MATT: I remember I got home and I was nervous to look at it, right, Because this was like the full the full Monty, if you will. And when I finally got a chance to look at it for the first time. This photo. I still have no recollection of ever taking the self portrait and I just sat and stared at it for a while.
And I’ll never forget how this concluded here. They sent me a text message again and they threatened that they were going to take this photo and now they were going to post it on social media and tag everyone that I know can up their game.
They were like, I guess maybe reveling in their victory. They asked me if it was worth the humiliation, if I was finally going to pay up. Staring at this picture, I told them, I said, If you want to send this photo out to anyone and everyone around, I’m totally fine with that.
And now this is going to sound vain and superficial. But I looked at my wife and she’s she’s like, why are you okay with them sending this out? And I said because it’s actually kind of a flattering photo. Now, I don’t know if it was the lighting or the angle or just pure dumb luck, but I was finally able to accept the one that good selfie I’ve ever taken at least. And I don’t remember it. I hope it’s the only one.
MATT: Now, that sounds funny, but they were kind of it put them off. They’re like, what? Really? Like? Yeah, go ahead. You know.
Humiliation and embarrassment. It will likely happen to each and every one of us at some point. And, you know, I had to accept that I would have to eat a lot of crow. You know, in the end, looking back, like I probably didn’t have to call my general manager or the HR lady or tell my whole family because it didn’t end up being as bad as I as I thought it was going to be. Right. But I think I intervened, You know, I kind of prevented a lot of that by simply just embracing it and confronting it. In my own way, but that’s what I did. And I feel like that’s what we have to do.

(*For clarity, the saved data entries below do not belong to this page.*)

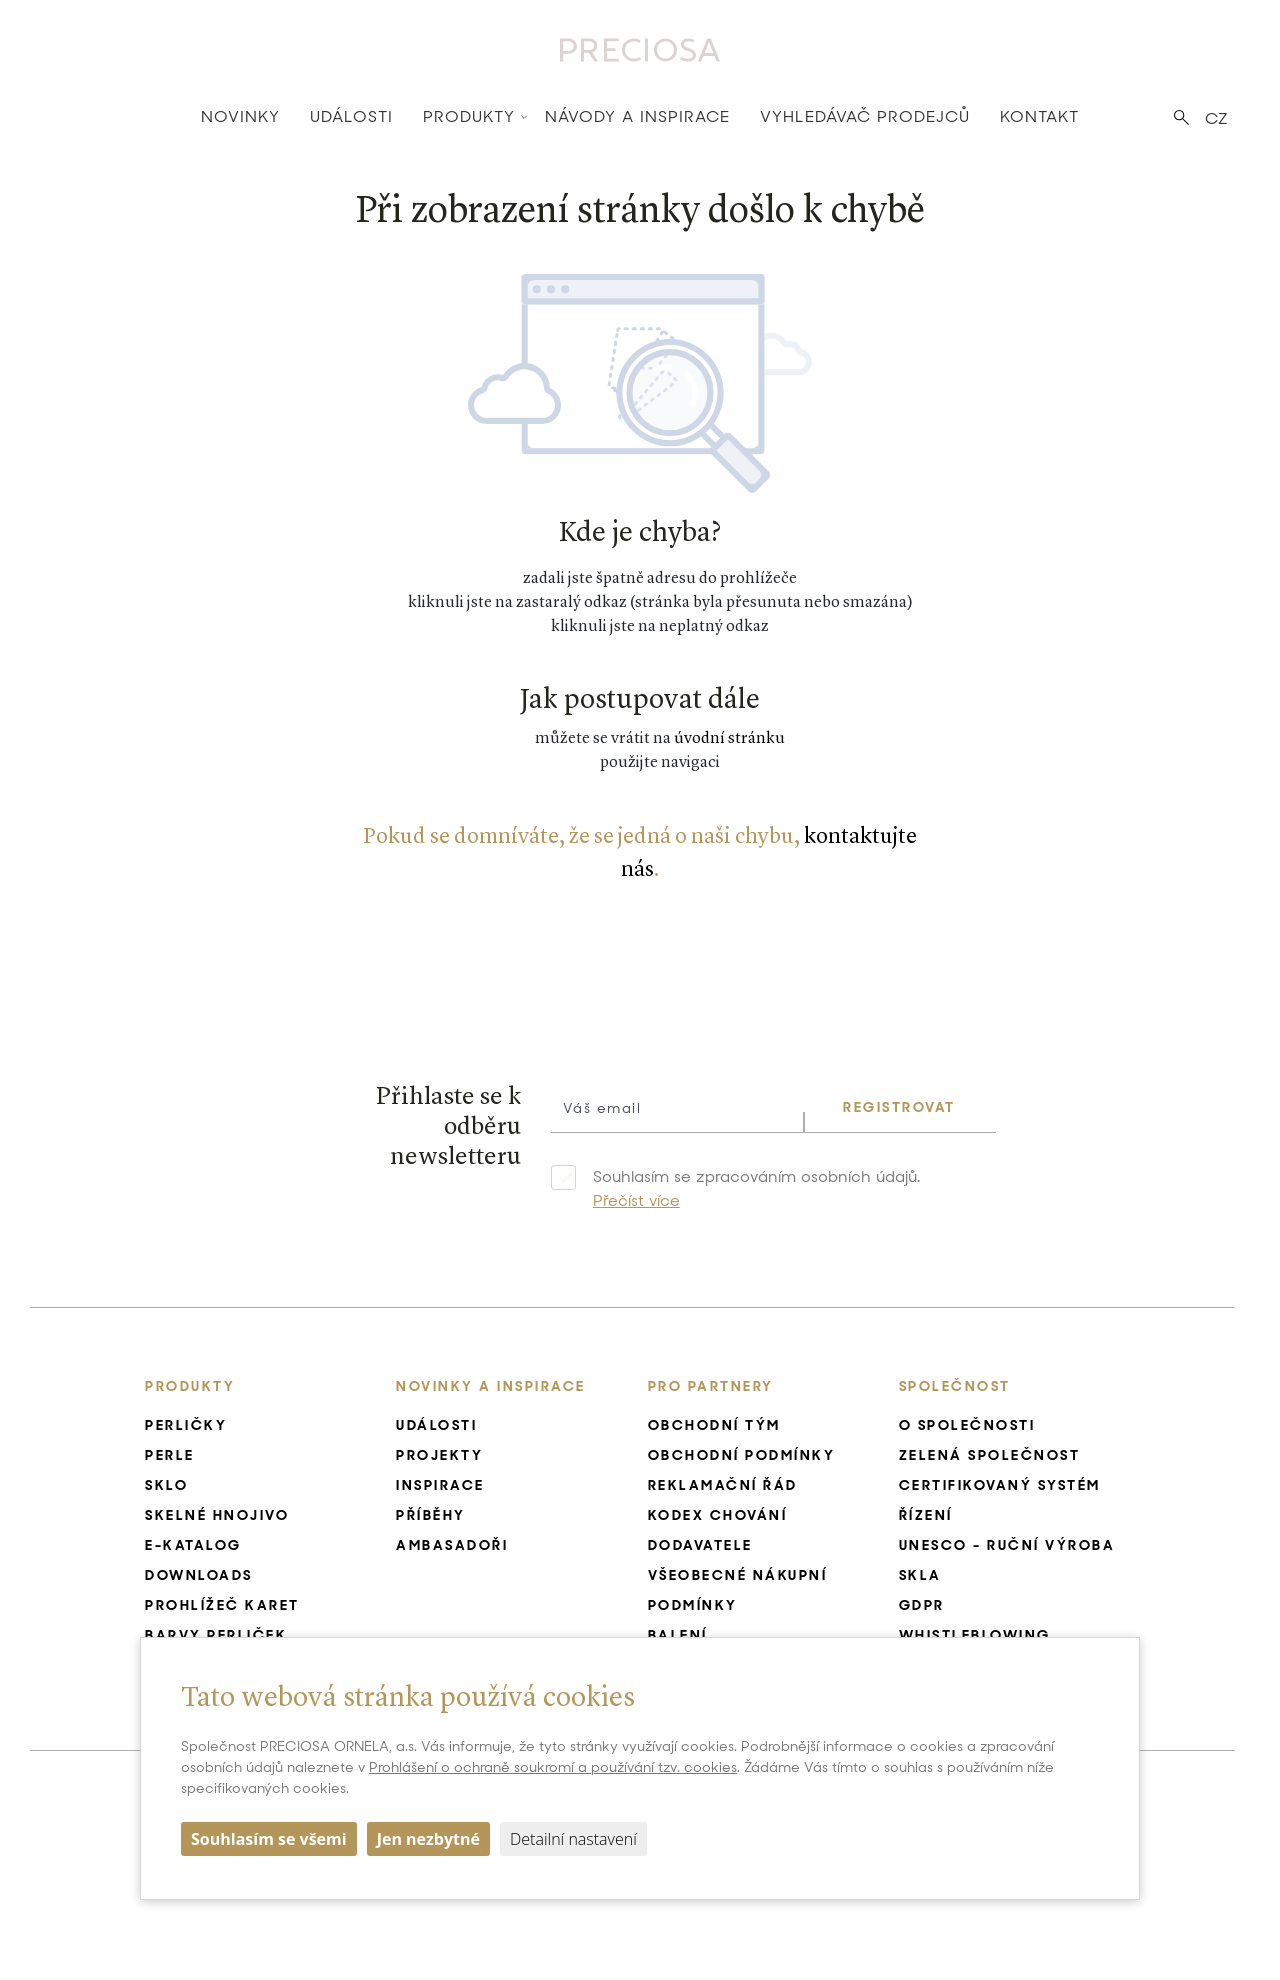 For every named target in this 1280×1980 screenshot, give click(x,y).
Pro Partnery (711, 1386)
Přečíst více (636, 1200)
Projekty (439, 1455)
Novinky (240, 116)
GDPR (922, 1605)
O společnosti (967, 1425)
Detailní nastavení (573, 1839)
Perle (170, 1455)
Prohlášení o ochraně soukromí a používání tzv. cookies (553, 1767)
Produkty (469, 116)
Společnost (955, 1386)
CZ (1216, 118)
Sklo (166, 1485)
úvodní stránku (729, 739)
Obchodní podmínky (742, 1455)
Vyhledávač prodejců (865, 116)
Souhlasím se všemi (269, 1839)
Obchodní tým (714, 1425)
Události (351, 116)
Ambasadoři (452, 1545)
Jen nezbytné (428, 1839)
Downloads (199, 1575)
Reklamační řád (723, 1485)
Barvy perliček (216, 1635)
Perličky (186, 1425)
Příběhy (431, 1515)
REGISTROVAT (899, 1107)
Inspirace (440, 1485)
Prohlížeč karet (222, 1605)
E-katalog (193, 1545)
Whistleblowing (975, 1635)
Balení (678, 1635)
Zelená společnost (990, 1455)
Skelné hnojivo (217, 1515)
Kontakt (1039, 116)
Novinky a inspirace (491, 1386)
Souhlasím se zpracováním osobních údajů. (756, 1188)
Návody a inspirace (637, 116) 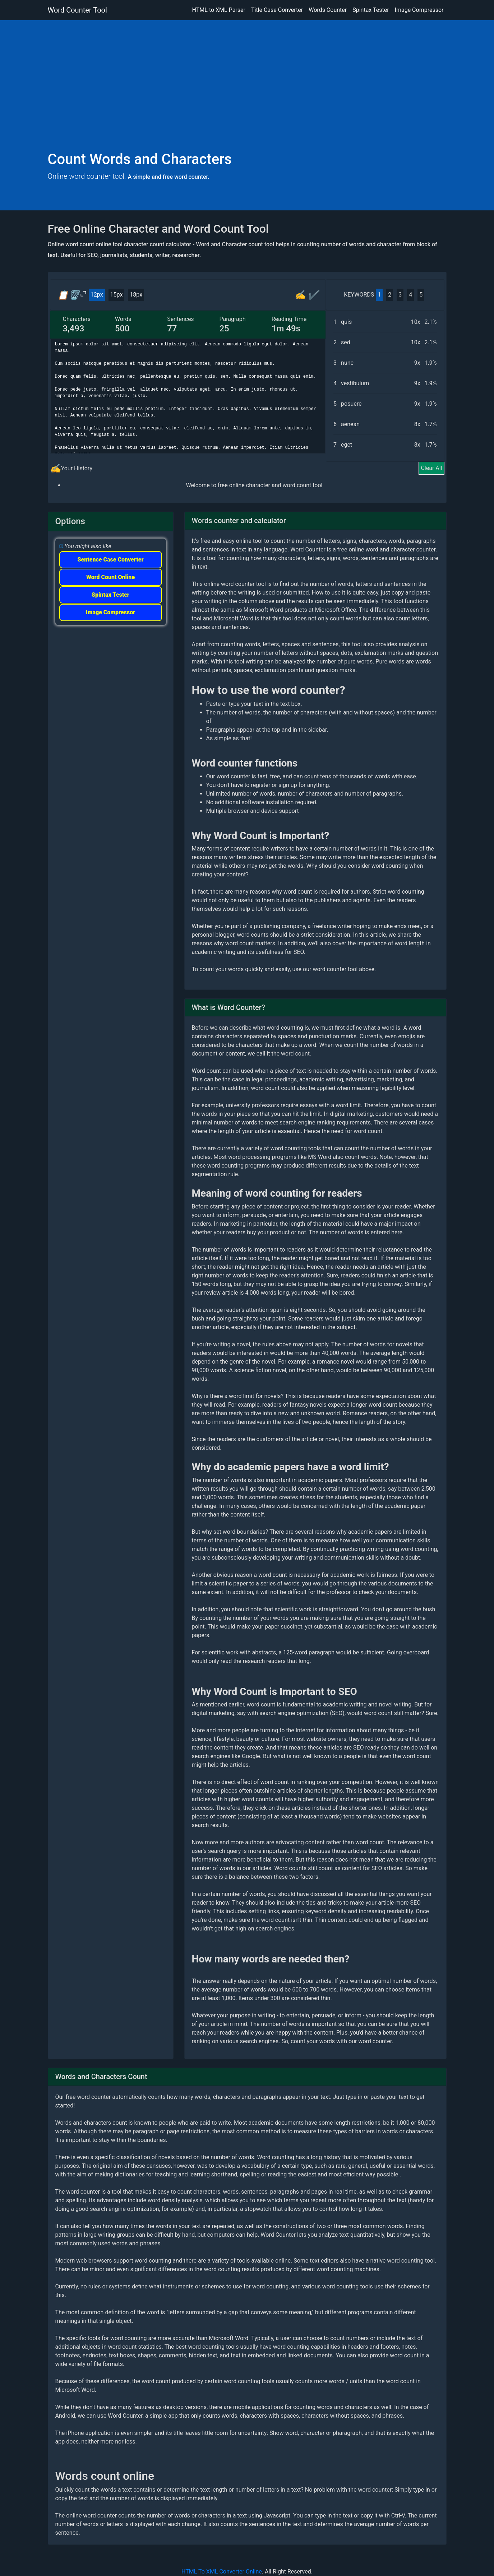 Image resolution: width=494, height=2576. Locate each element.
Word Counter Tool (77, 10)
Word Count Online (110, 577)
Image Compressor (419, 9)
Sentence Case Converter (110, 559)
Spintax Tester (370, 9)
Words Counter (328, 9)
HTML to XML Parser (218, 9)
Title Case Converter (277, 9)
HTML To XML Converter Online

You know, we feel embarrassed. We feel humiliated. But on the other side of it, I realized how insignificant it all really was in the grand scheme of things, you know? We’re all going to have to deal with bad publicity, costly mistakes, bad calls, regrets, pure flukes of bad luck, none of which we can control. But we can survive it and how we get through these crucibles in life. We’ll define us as people, as leaders and as successful entrepreneurs.
So we have for you these five. Steps, this checklist for handling public humiliation and a crisis like this, because this these are the five things that I learned from this experience, aside from the obvious, which is don’t take photos like that one.
MATT: Accept the situation as soon as possible so you can work towards a solution without delay to be transparent and authentic to yourself.
Honesty leads to acceptance, forgiveness and repair. Three Be comprehensive and prepared. You know, a piecemeal approach. It’s only going to make the symptoms and the cause of the issue worse. Number four, determine if it’s even worth it to respond. This is good for social media.
You know, sometimes we get punched in the gut and our impulse is to respond immediately. Well, we don’t think it through. You know, I’ve made this mistake before, too. I think we all have with text messages to, you know, social media comments and posts. And number five, you want to review, edit and pause before you post. All right.
Don’t just throw out your long term strategy by being too reactive. So we want to help you with our five step checklist. To manage bad publicity, you can get this PDF. It is free to download. The link is in the show notes. Thanks so much for joining us here today on Midwest Mindset. I hope you don’t look at me differently from this point forward, but honestly, if you do, that’s okay. All right. I have to embrace my failures, just like we all do. Thanks so much for joining us, and we’ll see you on the next episode.